Image: Montgomery County PA
6 comments:
It,s a big problem, Owen. I think the downfall in the West started back with the amalgamation of big media and neo-lib economics. Newspapers became tabloids which became wrappers for ads. Then it spread to television. Even CBC's The National is full of crap and so many ads that I turn it off. The BBC in England is becoming (at times) a joke.
So, where do people get their news? As always, over the back fence, at Tim Horton's or the modern versions, Facebook and Twitter; all gossip. Decent reporting has almost become a myth.
BTW, nasty regimes like the one now in Turkey would have a much tougher time of it if the West had good reporting.
I agree, Toby. We have allowed media organizations to become conglomerates.

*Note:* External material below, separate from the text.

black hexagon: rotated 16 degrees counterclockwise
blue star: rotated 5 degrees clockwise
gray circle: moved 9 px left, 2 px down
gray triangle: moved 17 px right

And we have reduced the number of voices. Newpapers and large televison networks serve their main master -- profit. William S. Paley, the guy who founded CBS, used to say that he did not expect his news divsion to make a profit. He hired people like Jack Benny to do that for him.
It's a Supreme Crisis for Big Corporations and their Big Shareholders. (Even for the little Mediocre bottom-feeders who eat the slivers of meat that fall from the jaws of the sharks.)
It's the end of the world as we know it (they said the same about FDR) and I feel fine.
-YKW
I'm not convinced its the end of the world as we know it, YKW. But when Trump tells me I should not believe what I see or hear, I look for people and organizations who can find the facts and report them.
We rarely discuss what constitutes a free press or the essential role a free press plays in maintaining liberal democracy. My view is that a free press is a national media that is widely held (owned) and that delivers to the public easy access to the broadest range of information and opinion across the entire political spectrum. That is the key to preserving a properly informed public without which there can be no meaningful informed consent at the ballot box.
The Davey and Kent commissions taught us everything we need to know about the value of a free press and how to maintain it but our political masters stood by and allowed the media to be swallowed up wholesale by a few rival corporate interests. Concentration of ownership and media cross-ownership ensued, a race to the bottom. Journalism became an endangered career. Newsrooms across the country were gutted. The range of voices and outlooks narrowed. The delivery of factual information yielded to messaging. The public came to believe whatever they were told over and over again. This was all purposefully engineered and the payoff is in the state of our conditioned society today.
It's no coincidence that hacks like Ibbitson, Coyne and Murphy now dish up garbage. There are no Doug Fishers, Alan Fotheringhams or Jack Websters, the old ink-stained brigade, any longer. They were flawed, to be sure, but still a damn sight better than the current offerings.
There are hopeful signs, oddly enough in the United States where the media are collaborating on the catastrophe in Washington. News organizations now freely exchange information. They build the story on each other's contributions. McClatchey has this, WaPo has that, the NYT has learned this, CBS adds this while NBC has a look at something else. Together they're building a powerful information matrix. No longer are they confined to packs, all covering the same story and only that story. It works because they freely credit each other for their contributions in order to incorporate that piece of the puzzle into their own story. It even has the news side of FOX, especially Shep Smith, supporting the collective. Ya gotta love it.
It's interesting that some reporters are crediting other reporters from rival news organizations, Mound, and building on the work of their confreres. Perhaps they understand the gravvity of their situation. If they don't hang together, they'll all hang separately.